It's been about a year since Starbucks Chairman Howard Schultz penned an internal memo - which went external - bemoaning the fact that the coffeehouse chain had lost its way. Schultz talked about getting "back to the core" and evoking "the passion we all have for the true Starbucks experience." Fastforward to January 7th of this year, when Schultz added CEO responsibilities, and the words "Starbucks experience" came up again, along with a "relentless focus on the customer" (see post Starbucks Announces Return to Roots).
Today's announcement that Starbucks will roll out a more consumer friendly Wi-Fi service is certainly a step in the right direction to create a richer "Starbucks experience". But holy cow, what took so long?? I've often wondered why Starbucks thought its deal with T-Mobile, where you paid $10 for a one day pass, or six bucks for an hour, was in any way a great benefit for consumers. It opened the door for competitors like Panera Bread and local coffee shops to offer free Wi-Fi as a differentiator. And sure enough, if you stroll into a Panera, you'll find a dozen or more people online. Oh, and they're usually purchasing food and drink as well.
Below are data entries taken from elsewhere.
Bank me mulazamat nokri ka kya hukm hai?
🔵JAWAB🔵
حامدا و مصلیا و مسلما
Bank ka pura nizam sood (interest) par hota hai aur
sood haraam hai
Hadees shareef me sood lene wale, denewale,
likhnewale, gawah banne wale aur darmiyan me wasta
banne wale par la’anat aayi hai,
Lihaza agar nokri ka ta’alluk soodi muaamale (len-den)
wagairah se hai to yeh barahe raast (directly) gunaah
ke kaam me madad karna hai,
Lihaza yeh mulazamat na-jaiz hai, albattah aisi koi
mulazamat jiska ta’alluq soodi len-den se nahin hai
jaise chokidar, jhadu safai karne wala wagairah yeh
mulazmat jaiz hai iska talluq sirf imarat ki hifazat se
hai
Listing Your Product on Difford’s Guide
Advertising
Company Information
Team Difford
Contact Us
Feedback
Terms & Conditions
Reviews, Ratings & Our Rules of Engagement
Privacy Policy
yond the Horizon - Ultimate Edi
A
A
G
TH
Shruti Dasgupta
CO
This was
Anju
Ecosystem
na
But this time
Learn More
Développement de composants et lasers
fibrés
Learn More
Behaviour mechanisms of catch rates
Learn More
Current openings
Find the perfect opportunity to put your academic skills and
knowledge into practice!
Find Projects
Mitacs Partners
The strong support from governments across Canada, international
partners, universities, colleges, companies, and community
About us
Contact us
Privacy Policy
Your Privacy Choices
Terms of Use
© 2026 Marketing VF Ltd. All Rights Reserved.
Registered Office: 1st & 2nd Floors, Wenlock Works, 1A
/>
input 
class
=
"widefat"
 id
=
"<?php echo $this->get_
Starbucks new deal with AT&T, nicely detailed in a post by Glen Fleishman at WiFiNetNews.com, means some 7,000 U.S. based Starbucks will offer free Wi-Fi to millions of AT&T broadband and Uverse customers ... and here's the part that calmed me down after first steaming when it seemed like an AT&T customer-only benefit ... anyone with a Starbucks Card - those refillable cash cards that you give as gifts or use yourself - can use the new Wi-Fi service for two hours each day, at no charge. And each additional two hour block is four dollars. And for Starbucks employees - all 100,000 of them - add free 'anytime' Wi-Fi to the perk list.
I can hear the cries now of those of you who have to muscle your way through the crowds at high-traffic Starbucks locations. It will only get more crowded. But there are plenty of Starbucks with lighter traffic, like the one within walking distance of my home. I've already planned a daily excercise routine: grab laptop, walk half mile to lightly populated Starbucks, pay two dollars for large coffee, work online for two hours, walk home. Total price? Two dollars.
All in all, especially if AT&T's Wi-Fi has fatter pipes and doesn't drop out as much as T-Mobile's, this is a great move by Starbucks - good ultimately for its bottom line and good for consumers. I predict you'll see a sizeable jump in laptoppers as the new service rolls out (starts in the Spring). And two hours is plenty for most folks. I think this is the most impactful thing Starbucks could've done in the short period of time since Schulz's takeover as CEO. We'll see what he has up his sleeve next.